Henry D R, Block J H
J Med Chem. 1979 May;22(5):465-72. doi: 10.1021/jm00191a002.
An investigation was made into the use of linear and quadratic discriminant analysis, along with K nearest-neighbor analysis, in the classification of a set of 51 compounds which were divided into five therapeutic categories. By superimposing each compound on a pattern structure, as first proposed by Cammarata, eight positions were assigned on the molecule. Each position was coded with the numerical value of a descriptor index. Relative molar refraction, which was the index used by Cammarata, was compared with a number of molecular connective indices. For each of the indices studied, it was found that only four of the eight positions contributed significantly to between-class differences. It was also found that first-order molecular connectivity, calculated as the sum of the contributions of each of the bonds joining a given position, resulted in consistently fewer misclassifications as compared with the other indices. Using first-order molecular connectivity, validation procedures were performed on the original set of compounds, on random samples drawn from this set, and on a set of ten compounds not included in the analysis. The results obtained were highly data dependent, but they, nevertheless, suggest that molecular connectivity indices should prove useful in structural classification procedures.
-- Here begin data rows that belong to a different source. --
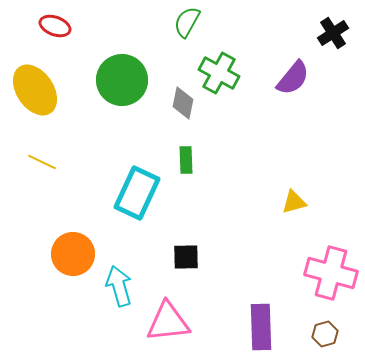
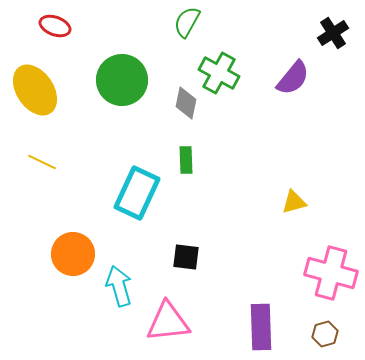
gray diamond: moved 3 px right
black square: rotated 8 degrees clockwise
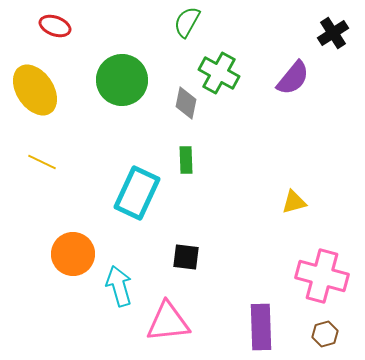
pink cross: moved 9 px left, 3 px down
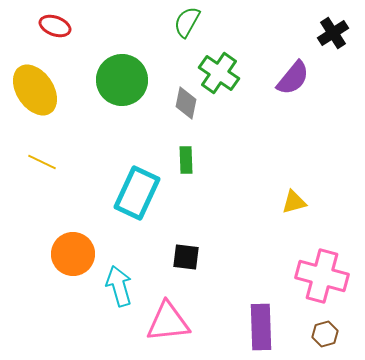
green cross: rotated 6 degrees clockwise
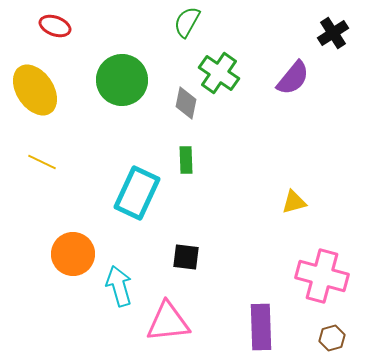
brown hexagon: moved 7 px right, 4 px down
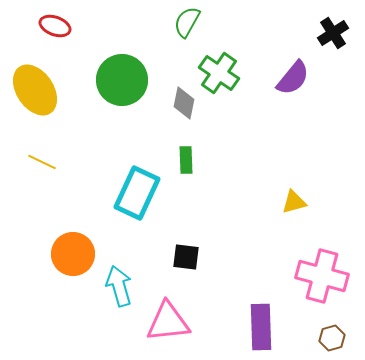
gray diamond: moved 2 px left
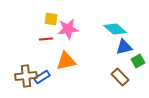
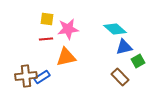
yellow square: moved 4 px left
orange triangle: moved 4 px up
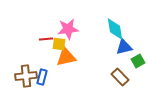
yellow square: moved 12 px right, 25 px down
cyan diamond: rotated 40 degrees clockwise
blue rectangle: rotated 42 degrees counterclockwise
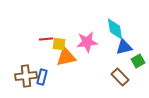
pink star: moved 19 px right, 13 px down
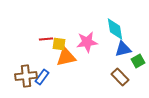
blue triangle: moved 1 px left, 2 px down
blue rectangle: rotated 21 degrees clockwise
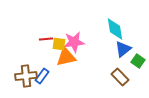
pink star: moved 13 px left
blue triangle: rotated 24 degrees counterclockwise
green square: rotated 24 degrees counterclockwise
blue rectangle: moved 1 px up
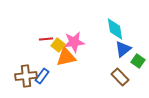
yellow square: moved 1 px left, 1 px down; rotated 32 degrees clockwise
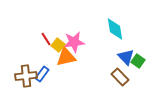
red line: rotated 64 degrees clockwise
blue triangle: moved 3 px right, 8 px down; rotated 36 degrees counterclockwise
blue rectangle: moved 2 px up
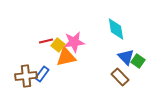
cyan diamond: moved 1 px right
red line: moved 2 px down; rotated 72 degrees counterclockwise
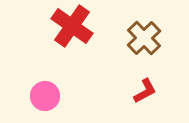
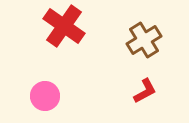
red cross: moved 8 px left
brown cross: moved 2 px down; rotated 12 degrees clockwise
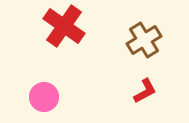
pink circle: moved 1 px left, 1 px down
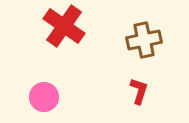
brown cross: rotated 20 degrees clockwise
red L-shape: moved 6 px left; rotated 44 degrees counterclockwise
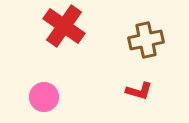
brown cross: moved 2 px right
red L-shape: rotated 88 degrees clockwise
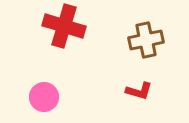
red cross: rotated 18 degrees counterclockwise
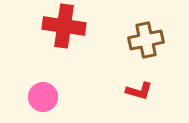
red cross: rotated 9 degrees counterclockwise
pink circle: moved 1 px left
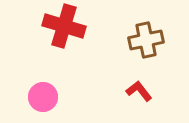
red cross: rotated 9 degrees clockwise
red L-shape: rotated 144 degrees counterclockwise
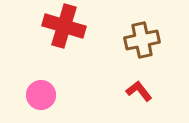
brown cross: moved 4 px left
pink circle: moved 2 px left, 2 px up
对线性判别分析、二次判别分析以及K近邻分析在一组51种化合物分类中的应用进行了研究,这些化合物被分为五个治疗类别。按照Cammarata最初提出的方法,将每种化合物叠加到一个模式结构上,在分子上指定了八个位置。每个位置用一个描述符索引的数值进行编码。将Cammarata使用的相对摩尔折射与一些分子连接性指数进行了比较。对于所研究的每个指数,发现八个位置中只有四个对类间差异有显著贡献。还发现,一阶分子连接性(计算为连接给定位置的每个键的贡献之和)与其他指数相比,导致的错误分类始终较少。使用一阶分子连接性,对原始化合物集、从该集合中抽取的随机样本以及一组未包含在分析中的十种化合物进行了验证程序。获得的结果高度依赖于数据,但它们仍然表明分子连接性指数在结构分类程序中应该是有用的。